Pictured: Kelly Sherman '21 (Public Health Science) making Greek lemon chicken with her grandmother via Zoom.

Kelly Sherman '21 (Public Health Science) making Greek lemon chicken with her grandmother via Zoom.

February 8, 2021

Our Happiness and Wellness Initiative will share "Some Good News" from the SPH and our extended community. You can submit your own good news by email to: happyandwell@umd.edu

Delivery services and technology are creating meaningful interactions at a time when physical distancing and other COVID-19 preventive actions are keeping us apart. In-person interactions with friends and loved ones are being replaced with special deliveries from home and virtual time together. 
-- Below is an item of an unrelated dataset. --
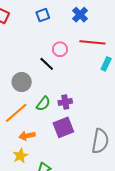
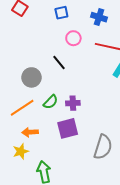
blue cross: (80, 15) -> (99, 17), turned -35
pink circle: (60, 49) -> (73, 38), moved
Public Health Science major, Kelly Sherman ’21, has been finding ways to virtually connect with students, friends and family as she completes her senior year. Early in the pandemic, as director of health and wellness for the UMD Student Government Association, Kelly reached out to the University of Maryland School of Public Health (UMD SPH) expressing concerns about how to keep students connected to the most up to date COVID-19 science and resources, as well as to one another. UMD SPH Dean Lushniak invited Kelly to host a series of virtual conversations via social media. This partnership led to the creation of SPH Live: Life in the Time of COVID-19 online chats with Dean Lushniak, Kelly and special guests including vice president for student affairs Dr. Patty Perillo ’02 (Behavioral and Community Health) and UMD director of diversity training & education Dr. Carlton Green. The live chats were held weekly during Spring 2020 and are now taking place three times a semester.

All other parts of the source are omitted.